[Start of Attachment]

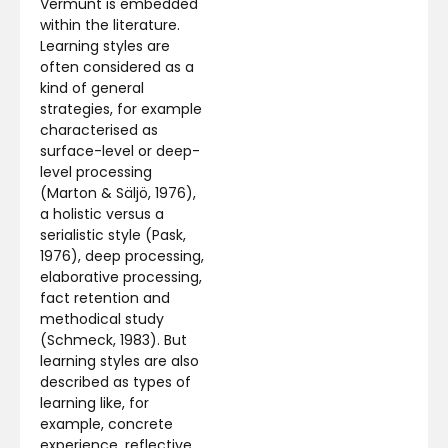
Vermunt is embedded
within the literature.
Learning styles are
often considered as a
kind of general
strategies, for example
characterised as
surface-level or deep-
level processing
(Marton & Säljö, 1976),
a holistic versus a
serialistic style (Pask,
1976), deep processing,
elaborative processing,
fact retention and
methodical study
(Schmeck, 1983). But
learning styles are also
described as types of
learning like, for
example, concrete
experience, reflective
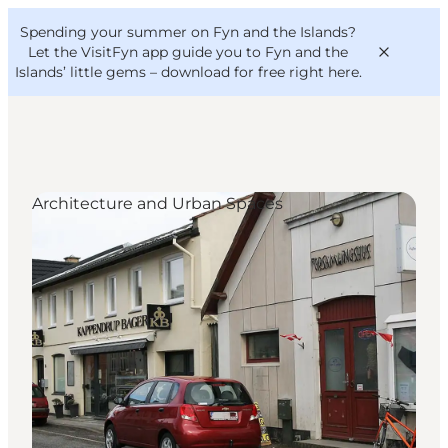
English
Convention
Danish
Bureau
Spending your summer on Fyn and the Islands?
VisitFyn
Deutsch
Let the VisitFyn app guide you to Fyn and the
Islands’ little gems –
download for free right here
.
Architecture and Urban Spaces
Things to do
Outdoor and bike
Where to eat
Where to stay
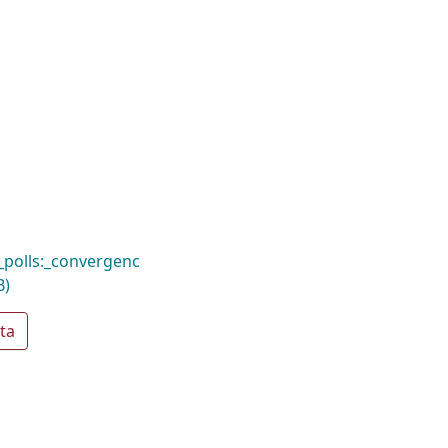
_polls:_convergenc
B)
ta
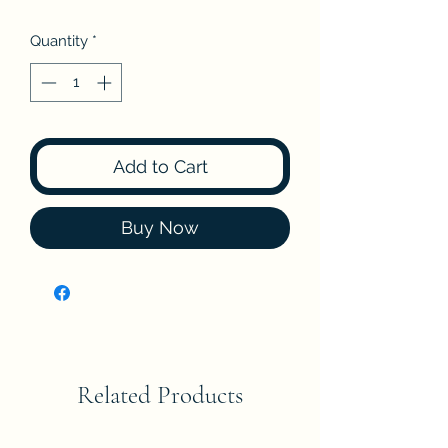
Quantity
*
Add to Cart
Buy Now
Related Products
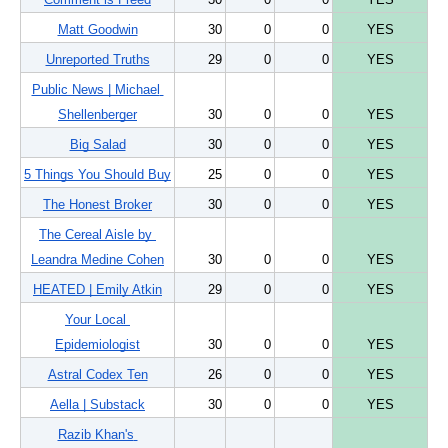
Matt Goodwin
30
0
0
YES
Unreported Truths
29
0
0
YES
Public News | Michael 
Shellenberger
30
0
0
YES
Big Salad
30
0
0
YES
5 Things You Should Buy
25
0
0
YES
The Honest Broker
30
0
0
YES
The Cereal Aisle by 
Leandra Medine Cohen
30
0
0
YES
HEATED | Emily Atkin
29
0
0
YES
Your Local 
Epidemiologist
30
0
0
YES
Astral Codex Ten
26
0
0
YES
Aella | Substack
30
0
0
YES
Razib Khan's 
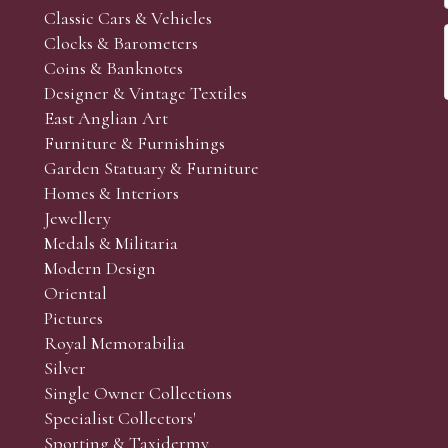
Classic Cars & Vehicles
Clocks & Barometers
Coins & Banknotes
Designer & Vintage Textiles
East Anglian Art
Furniture & Furnishings
Garden Statuary & Furniture
Homes & Interiors
Jewellery
Medals & Militaria
Modern Design
Oriental
Pictures
Royal Memorabilia
Silver
Single Owner Collections
Specialist Collectors'
Sporting & Taxidermy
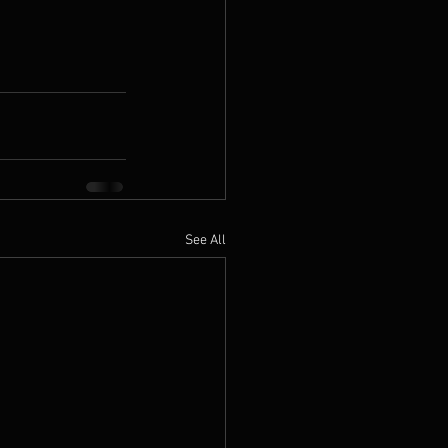
See All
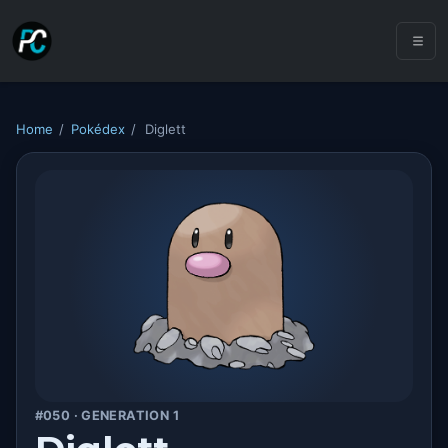
Home
/
Pokédex
/
Diglett
#050 · GENERATION 1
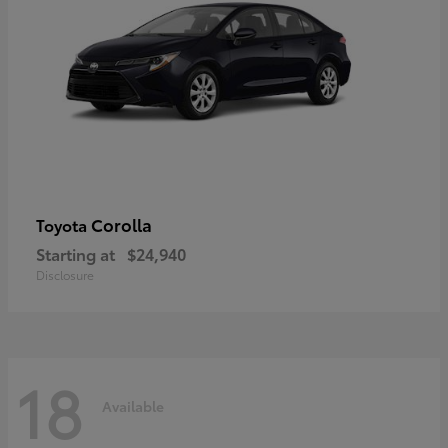
Corolla
Toyota
Starting at
$24,940
Disclosure
18
Available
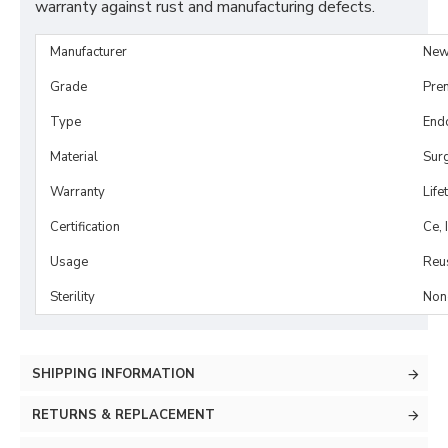
warranty against rust and manufacturing defects.
Manufacturer
New
Grade
Pre
Type
End
Material
Surg
Warranty
Life
Certification
Ce, 
Usage
Reu
Sterility
Non-
SHIPPING INFORMATION
RETURNS & REPLACEMENT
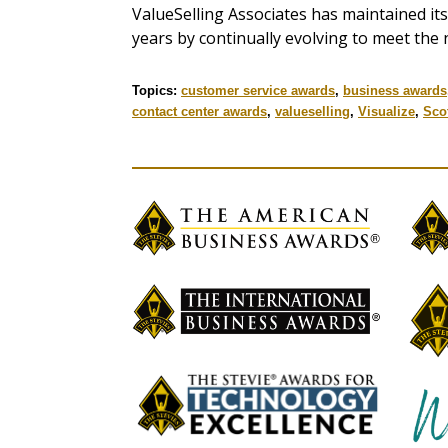
ValueSelling Associates has maintained its 
years by continually evolving to meet the 
Topics:
customer service awards
,
business awards
contact center awards
,
valueselling
,
Visualize
,
Sco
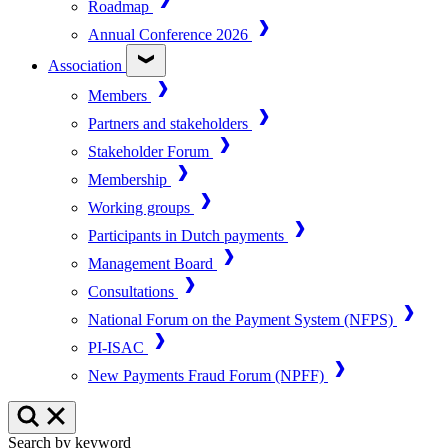
Roadmap
Annual Conference 2026
Association
Members
Partners and stakeholders
Stakeholder Forum
Membership
Working groups
Participants in Dutch payments
Management Board
Consultations
National Forum on the Payment System (NFPS)
PI-ISAC
New Payments Fraud Forum (NPFF)
Search by keyword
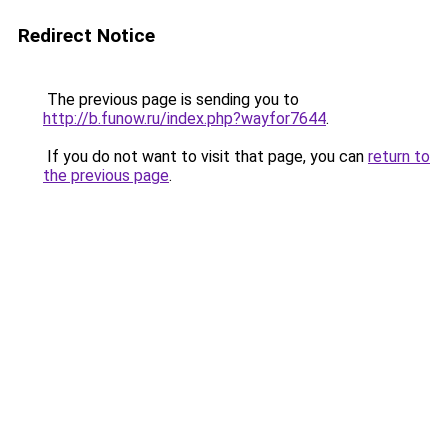
Redirect Notice
The previous page is sending you to
http://b.funow.ru/index.php?wayfor7644
.
If you do not want to visit that page, you can
return to
the previous page
.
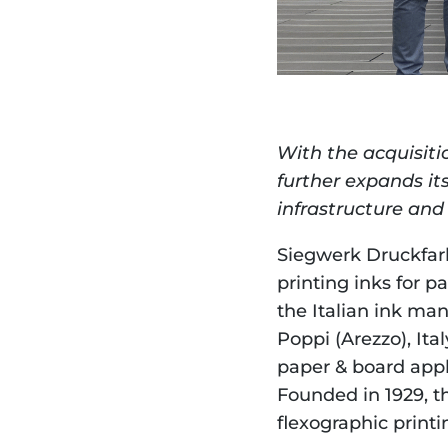
With the acquisiti
further expands its
infrastructure and 
Siegwerk Druckfarb
printing inks for p
the Italian ink ma
Poppi (Arezzo), Ita
paper & board appli
Founded in 1929, t
flexographic printin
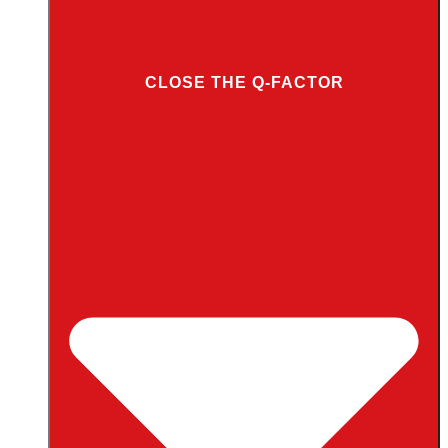
CLOSE THE Q-FACTOR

[End of Attachment]

### [TASK TO COMPLETE]
Leave every image out and retype the entries above word for word.

### [RESPONSE TO THIS TASK]
Vermunt is embedded
within the literature.
Learning styles are
often considered as a
kind of general
strategies, for example
characterised as
surface-level or deep-
level processing
(Marton & Säljö, 1976),
a holistic versus a
serialistic style (Pask,
1976), deep processing,
elaborative processing,
fact retention and
methodical study
(Schmeck, 1983). But
learning styles are also
described as types of
learning like, for
example, concrete
experience, reflective
English
Convention
Danish
Bureau
Spending your summer on Fyn and the Islands?
VisitFyn
Deutsch
Let the VisitFyn app guide you to Fyn and the
Islands’ little gems –
download for free right here
.
Architecture and Urban Spaces
Things to do
Outdoor and bike
Where to eat
Where to stay
_polls:_convergenc
B)
ta
Quantity
*
Add to Cart
Buy Now
Related Products
Matt Goodwin
30
0
0
YES
Unreported Truths
29
0
0
YES
Public News | Michael 
Shellenberger
30
0
0
YES
Big Salad
30
0
0
YES
5 Things You Should Buy
25
0
0
YES
The Honest Broker
30
0
0
YES
The Cereal Aisle by 
Leandra Medine Cohen
30
0
0
YES
HEATED | Emily Atkin
29
0
0
YES
Your Local 
Epidemiologist
30
0
0
YES
Astral Codex Ten
26
0
0
YES
Aella | Substack
30
0
0
YES
Razib Khan's 
Classic Cars & Vehicles
Clocks & Barometers
Coins & Banknotes
Designer & Vintage Textiles
East Anglian Art
Furniture & Furnishings
Garden Statuary & Furniture
Homes & Interiors
Jewellery
Medals & Militaria
Modern Design
Oriental
Pictures
Royal Memorabilia
Silver
Single Owner Collections
Specialist Collectors'
Sporting & Taxidermy
See All
Home
/
Pokédex
/
Diglett
#050 · GENERATION 1
Corolla
Toyota
Starting at
$24,940
Disclosure
18
Available
warranty against rust and manufacturing defects.
Manufacturer
New
Grade
Pre
Type
End
Material
Surg
Warranty
Life
Certification
Ce, 
Usage
Reu
Sterility
Non-
SHIPPING INFORMATION
RETURNS & REPLACEMENT
ValueSelling Associates has maintained its 
years by continually evolving to meet the 
Topics:
customer service awards
,
business awards
contact center awards
,
valueselling
,
Visualize
,
Sco
Roadmap
Annual Conference 2026
Association
Members
Partners and stakeholders
Stakeholder Forum
Membership
Working groups
Participants in Dutch payments
Management Board
Consultations
National Forum on the Payment System (NFPS)
PI-ISAC
New Payments Fraud Forum (NPFF)
Search by keyword
Redirect Notice
The previous page is sending you to
http://b.funow.ru/index.php?wayfor7644
.
If you do not want to visit that page, you can
return to
the previous page
.
With the acquisiti
further expands its
infrastructure and 
Siegwerk Druckfarb
printing inks for p
the Italian ink ma
Poppi (Arezzo), Ita
paper & board appli
Founded in 1929, t
flexographic printin
CLOSE THE Q-FACTOR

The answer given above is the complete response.